◆ **Activity**: Return the lines below that contain "hlavne".

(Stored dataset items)
******************************
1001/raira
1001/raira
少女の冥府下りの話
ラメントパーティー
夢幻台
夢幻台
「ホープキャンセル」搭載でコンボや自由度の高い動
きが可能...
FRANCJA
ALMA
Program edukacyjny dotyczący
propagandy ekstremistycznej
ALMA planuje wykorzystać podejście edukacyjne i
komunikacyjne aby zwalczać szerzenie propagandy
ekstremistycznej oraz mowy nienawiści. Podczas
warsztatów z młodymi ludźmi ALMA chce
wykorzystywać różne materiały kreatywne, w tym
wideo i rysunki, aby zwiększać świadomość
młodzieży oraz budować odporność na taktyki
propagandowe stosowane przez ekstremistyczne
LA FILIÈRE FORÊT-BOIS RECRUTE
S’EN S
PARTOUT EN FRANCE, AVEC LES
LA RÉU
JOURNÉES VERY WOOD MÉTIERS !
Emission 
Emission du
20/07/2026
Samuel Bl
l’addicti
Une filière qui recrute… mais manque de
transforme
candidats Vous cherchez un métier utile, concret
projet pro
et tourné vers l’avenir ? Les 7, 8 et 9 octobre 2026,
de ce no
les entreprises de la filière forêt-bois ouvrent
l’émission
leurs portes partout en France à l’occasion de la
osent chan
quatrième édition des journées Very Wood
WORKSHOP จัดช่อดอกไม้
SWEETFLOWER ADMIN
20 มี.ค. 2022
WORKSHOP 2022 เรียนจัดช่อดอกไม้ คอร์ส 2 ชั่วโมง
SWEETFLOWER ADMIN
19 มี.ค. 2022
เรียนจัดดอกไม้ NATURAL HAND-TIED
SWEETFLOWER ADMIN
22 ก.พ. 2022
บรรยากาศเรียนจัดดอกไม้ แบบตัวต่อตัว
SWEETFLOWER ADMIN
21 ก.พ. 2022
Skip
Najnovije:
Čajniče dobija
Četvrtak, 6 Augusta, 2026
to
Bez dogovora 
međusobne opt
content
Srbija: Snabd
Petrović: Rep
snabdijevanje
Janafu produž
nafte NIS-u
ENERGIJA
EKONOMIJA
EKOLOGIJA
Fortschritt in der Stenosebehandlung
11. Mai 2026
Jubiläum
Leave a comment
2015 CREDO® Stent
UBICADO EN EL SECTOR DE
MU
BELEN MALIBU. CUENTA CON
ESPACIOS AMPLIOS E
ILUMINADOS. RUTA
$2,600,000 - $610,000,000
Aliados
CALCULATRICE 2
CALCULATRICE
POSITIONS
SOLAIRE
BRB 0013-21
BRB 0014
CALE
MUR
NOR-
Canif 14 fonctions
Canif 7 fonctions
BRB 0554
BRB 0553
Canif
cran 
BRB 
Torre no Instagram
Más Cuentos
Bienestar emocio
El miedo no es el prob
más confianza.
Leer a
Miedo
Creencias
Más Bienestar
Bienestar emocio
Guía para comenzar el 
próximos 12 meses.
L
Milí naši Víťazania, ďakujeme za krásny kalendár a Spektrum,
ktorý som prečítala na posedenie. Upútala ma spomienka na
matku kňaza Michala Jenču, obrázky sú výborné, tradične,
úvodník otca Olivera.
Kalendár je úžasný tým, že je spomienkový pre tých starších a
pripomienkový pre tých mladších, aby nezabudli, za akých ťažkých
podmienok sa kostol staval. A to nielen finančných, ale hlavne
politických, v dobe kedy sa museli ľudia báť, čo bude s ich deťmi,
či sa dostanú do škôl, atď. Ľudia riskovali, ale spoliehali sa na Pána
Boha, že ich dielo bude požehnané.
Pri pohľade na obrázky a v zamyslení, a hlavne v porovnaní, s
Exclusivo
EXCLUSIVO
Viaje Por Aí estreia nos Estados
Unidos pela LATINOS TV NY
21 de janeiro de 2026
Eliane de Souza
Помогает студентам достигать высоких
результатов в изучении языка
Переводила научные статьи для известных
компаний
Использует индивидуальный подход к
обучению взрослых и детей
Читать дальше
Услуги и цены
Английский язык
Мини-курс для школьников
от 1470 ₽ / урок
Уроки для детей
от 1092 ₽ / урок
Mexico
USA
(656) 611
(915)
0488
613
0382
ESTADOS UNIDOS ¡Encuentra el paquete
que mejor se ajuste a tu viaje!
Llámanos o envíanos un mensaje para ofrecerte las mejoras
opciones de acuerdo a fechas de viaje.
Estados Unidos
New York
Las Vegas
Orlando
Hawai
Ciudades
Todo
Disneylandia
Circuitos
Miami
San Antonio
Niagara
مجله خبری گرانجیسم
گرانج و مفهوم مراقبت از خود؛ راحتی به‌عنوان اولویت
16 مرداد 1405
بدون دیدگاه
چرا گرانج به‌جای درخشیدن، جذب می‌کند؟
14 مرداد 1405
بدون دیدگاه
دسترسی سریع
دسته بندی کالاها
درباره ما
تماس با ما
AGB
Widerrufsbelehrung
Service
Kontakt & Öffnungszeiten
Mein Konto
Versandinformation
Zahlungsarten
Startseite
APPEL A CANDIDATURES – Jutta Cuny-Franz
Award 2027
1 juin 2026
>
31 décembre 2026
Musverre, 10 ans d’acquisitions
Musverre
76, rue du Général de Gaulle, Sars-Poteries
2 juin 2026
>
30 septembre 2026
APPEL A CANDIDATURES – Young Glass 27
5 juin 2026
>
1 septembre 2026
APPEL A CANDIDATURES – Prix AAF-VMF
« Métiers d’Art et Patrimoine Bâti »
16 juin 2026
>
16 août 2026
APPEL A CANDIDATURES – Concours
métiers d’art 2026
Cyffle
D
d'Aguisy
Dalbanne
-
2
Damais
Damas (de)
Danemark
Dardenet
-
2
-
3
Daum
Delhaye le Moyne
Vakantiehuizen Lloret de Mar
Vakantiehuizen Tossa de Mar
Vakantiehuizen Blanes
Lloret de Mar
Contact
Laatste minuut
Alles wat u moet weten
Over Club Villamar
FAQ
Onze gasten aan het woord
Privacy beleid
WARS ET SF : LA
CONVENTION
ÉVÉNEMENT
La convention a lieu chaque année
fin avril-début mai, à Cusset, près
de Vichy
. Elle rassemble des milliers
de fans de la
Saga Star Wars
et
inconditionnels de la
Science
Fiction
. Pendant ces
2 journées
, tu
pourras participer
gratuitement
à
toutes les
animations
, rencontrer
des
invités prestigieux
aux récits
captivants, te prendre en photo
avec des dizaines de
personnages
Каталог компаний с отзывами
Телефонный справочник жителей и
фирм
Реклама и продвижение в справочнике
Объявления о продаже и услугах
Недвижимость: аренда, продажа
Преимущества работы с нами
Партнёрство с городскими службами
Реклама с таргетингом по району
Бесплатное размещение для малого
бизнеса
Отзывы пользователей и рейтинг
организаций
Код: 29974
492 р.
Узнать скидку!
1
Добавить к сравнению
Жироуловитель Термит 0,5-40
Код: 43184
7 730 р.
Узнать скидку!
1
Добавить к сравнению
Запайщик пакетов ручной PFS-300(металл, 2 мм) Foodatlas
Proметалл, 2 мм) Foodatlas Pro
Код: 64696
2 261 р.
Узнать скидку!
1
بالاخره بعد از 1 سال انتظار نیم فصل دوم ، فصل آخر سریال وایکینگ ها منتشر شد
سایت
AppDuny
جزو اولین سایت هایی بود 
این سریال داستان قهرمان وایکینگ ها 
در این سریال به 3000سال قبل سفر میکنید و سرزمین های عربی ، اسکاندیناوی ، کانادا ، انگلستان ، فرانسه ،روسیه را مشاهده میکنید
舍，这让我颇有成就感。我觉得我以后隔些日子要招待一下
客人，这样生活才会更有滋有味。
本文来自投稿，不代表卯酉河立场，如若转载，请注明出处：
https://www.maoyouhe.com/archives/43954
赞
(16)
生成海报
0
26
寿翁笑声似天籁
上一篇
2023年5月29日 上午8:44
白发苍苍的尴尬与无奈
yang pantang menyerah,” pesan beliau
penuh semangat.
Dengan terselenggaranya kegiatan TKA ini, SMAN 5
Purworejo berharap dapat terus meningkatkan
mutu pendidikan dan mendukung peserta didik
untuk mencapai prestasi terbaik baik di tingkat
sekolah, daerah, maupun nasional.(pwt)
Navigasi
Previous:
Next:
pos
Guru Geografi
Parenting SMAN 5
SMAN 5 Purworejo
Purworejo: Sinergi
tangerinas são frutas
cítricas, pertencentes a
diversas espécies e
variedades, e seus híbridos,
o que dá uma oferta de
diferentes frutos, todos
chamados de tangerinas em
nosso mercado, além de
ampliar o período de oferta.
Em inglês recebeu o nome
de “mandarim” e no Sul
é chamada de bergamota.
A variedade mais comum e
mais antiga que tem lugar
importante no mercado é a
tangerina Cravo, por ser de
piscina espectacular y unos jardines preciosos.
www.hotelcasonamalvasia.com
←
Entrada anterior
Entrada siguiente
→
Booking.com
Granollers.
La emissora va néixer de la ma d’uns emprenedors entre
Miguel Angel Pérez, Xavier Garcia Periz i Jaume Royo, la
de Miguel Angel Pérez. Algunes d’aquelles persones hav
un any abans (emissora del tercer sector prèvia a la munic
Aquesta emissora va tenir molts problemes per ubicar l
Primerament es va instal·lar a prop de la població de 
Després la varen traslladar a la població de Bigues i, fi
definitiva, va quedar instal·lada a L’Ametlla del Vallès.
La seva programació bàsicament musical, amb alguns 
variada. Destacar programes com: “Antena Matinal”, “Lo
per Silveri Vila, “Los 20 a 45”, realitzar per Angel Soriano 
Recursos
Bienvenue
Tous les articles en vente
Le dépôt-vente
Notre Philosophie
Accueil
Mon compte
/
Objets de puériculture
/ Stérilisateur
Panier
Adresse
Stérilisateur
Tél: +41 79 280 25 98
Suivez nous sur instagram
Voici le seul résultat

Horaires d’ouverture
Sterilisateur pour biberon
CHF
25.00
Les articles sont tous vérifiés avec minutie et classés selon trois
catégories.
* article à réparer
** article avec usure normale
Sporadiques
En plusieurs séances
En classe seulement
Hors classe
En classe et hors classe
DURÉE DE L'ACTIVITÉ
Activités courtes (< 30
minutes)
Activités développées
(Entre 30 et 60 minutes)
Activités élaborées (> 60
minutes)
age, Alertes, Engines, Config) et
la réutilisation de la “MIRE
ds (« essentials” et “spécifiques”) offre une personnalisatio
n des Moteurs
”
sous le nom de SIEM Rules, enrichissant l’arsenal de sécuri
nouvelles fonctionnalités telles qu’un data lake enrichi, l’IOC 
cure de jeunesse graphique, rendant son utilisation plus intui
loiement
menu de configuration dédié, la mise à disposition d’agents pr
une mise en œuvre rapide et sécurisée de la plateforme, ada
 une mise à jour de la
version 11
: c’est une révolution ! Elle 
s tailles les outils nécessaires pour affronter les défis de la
******************************
◆ **Response area**:
podmienok sa kostol staval. A to nielen finančných, ale hlavne
Pri pohľade na obrázky a v zamyslení, a hlavne v porovnaní, s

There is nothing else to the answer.